• Activity: Copy nothing but the lines below, from the one with "医学硕士专业学位授予条件是什么？" through the one with "Yamaha PW-X2", exactly as written; no pictures should appear.
(Records for the task Opens)
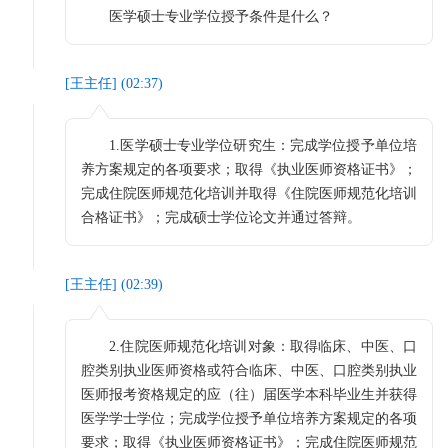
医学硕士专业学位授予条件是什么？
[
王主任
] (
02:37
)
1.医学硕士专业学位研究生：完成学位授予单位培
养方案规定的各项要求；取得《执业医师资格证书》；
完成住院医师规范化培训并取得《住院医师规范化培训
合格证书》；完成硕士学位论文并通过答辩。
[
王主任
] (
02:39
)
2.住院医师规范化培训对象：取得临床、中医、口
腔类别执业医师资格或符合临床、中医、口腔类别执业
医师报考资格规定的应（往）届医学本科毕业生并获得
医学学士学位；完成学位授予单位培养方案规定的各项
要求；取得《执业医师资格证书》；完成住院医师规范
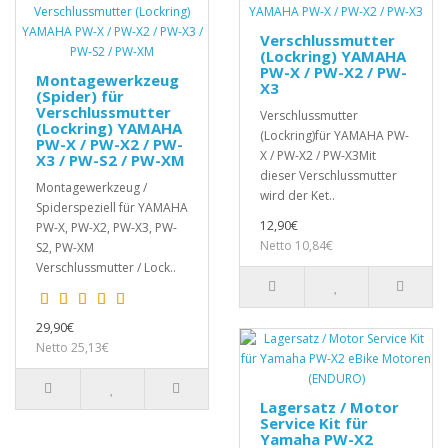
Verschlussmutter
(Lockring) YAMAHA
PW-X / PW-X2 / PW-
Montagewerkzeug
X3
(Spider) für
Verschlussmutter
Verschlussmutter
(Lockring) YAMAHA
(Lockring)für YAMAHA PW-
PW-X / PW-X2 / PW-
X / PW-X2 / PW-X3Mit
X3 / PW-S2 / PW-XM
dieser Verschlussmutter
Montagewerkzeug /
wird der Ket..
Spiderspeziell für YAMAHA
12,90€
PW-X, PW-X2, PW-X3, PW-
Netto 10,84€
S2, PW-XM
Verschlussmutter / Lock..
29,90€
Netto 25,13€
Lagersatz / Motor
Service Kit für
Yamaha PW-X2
(Records for the task Closes)
(Records for the task Opens)
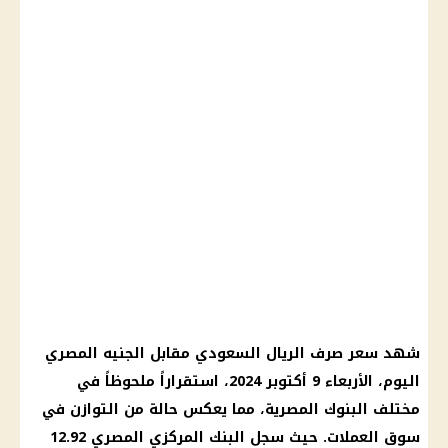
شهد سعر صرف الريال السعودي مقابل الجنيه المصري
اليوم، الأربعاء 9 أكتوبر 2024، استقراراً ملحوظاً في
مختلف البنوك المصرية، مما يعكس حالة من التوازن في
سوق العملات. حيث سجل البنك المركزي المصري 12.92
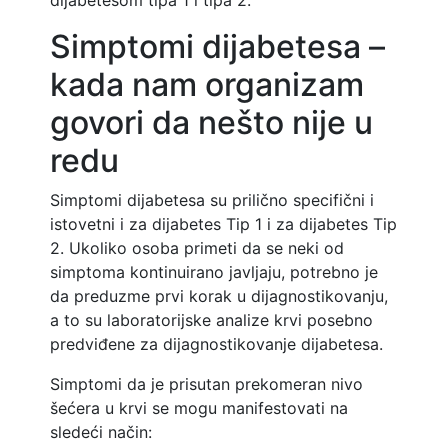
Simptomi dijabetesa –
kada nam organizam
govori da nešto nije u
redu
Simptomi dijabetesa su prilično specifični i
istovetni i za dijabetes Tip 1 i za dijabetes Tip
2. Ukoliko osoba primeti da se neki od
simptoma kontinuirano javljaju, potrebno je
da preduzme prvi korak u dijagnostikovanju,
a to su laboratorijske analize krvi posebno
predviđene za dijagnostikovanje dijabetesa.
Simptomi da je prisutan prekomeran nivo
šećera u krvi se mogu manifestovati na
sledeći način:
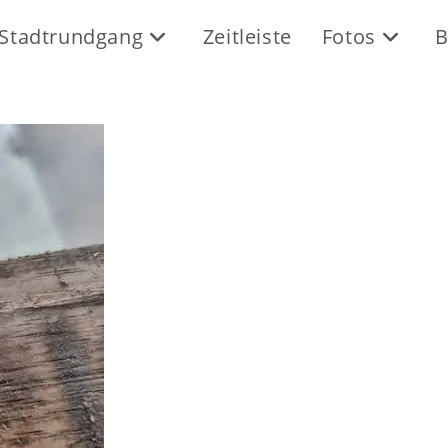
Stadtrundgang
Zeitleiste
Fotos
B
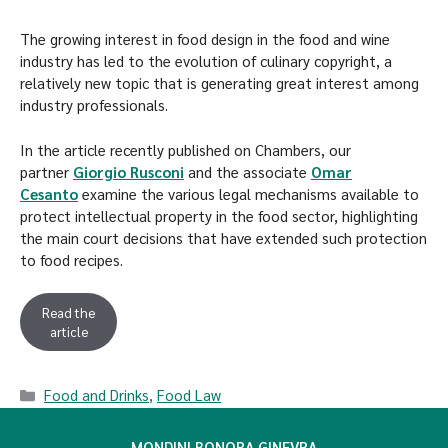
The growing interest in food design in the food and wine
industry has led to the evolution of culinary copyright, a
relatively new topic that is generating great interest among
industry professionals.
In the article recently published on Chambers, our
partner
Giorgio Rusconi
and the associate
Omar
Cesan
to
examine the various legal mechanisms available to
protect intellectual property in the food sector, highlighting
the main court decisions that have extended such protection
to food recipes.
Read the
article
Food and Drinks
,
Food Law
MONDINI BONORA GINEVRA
(Records for the task Closes)
(Records for the task Opens)
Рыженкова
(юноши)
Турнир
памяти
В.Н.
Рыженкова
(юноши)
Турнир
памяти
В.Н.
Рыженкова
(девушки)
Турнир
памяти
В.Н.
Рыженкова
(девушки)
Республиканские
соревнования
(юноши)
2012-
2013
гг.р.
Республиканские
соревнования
(Records for the task Closes)
• Expected output:
医学硕士专业学位授予条件是什么？
[
王主任
] (
02:37
)
1.医学硕士专业学位研究生：完成学位授予单位培
养方案规定的各项要求；取得《执业医师资格证书》；
完成住院医师规范化培训并取得《住院医师规范化培训
合格证书》；完成硕士学位论文并通过答辩。
[
王主任
] (
02:39
)
2.住院医师规范化培训对象：取得临床、中医、口
腔类别执业医师资格或符合临床、中医、口腔类别执业
医师报考资格规定的应（往）届医学本科毕业生并获得
医学学士学位；完成学位授予单位培养方案规定的各项
要求；取得《执业医师资格证书》；完成住院医师规范
Verschlussmutter
(Lockring) YAMAHA
PW-X / PW-X2 / PW-
Montagewerkzeug
X3
(Spider) für
Verschlussmutter
Verschlussmutter
(Lockring) YAMAHA
(Lockring)für YAMAHA PW-
PW-X / PW-X2 / PW-
X / PW-X2 / PW-X3Mit
X3 / PW-S2 / PW-XM
dieser Verschlussmutter
Montagewerkzeug /
wird der Ket..
Spiderspeziell für YAMAHA
12,90€
PW-X, PW-X2, PW-X3, PW-
Netto 10,84€
S2, PW-XM
Verschlussmutter / Lock..
29,90€
Netto 25,13€
Lagersatz / Motor
Service Kit für
Yamaha PW-X2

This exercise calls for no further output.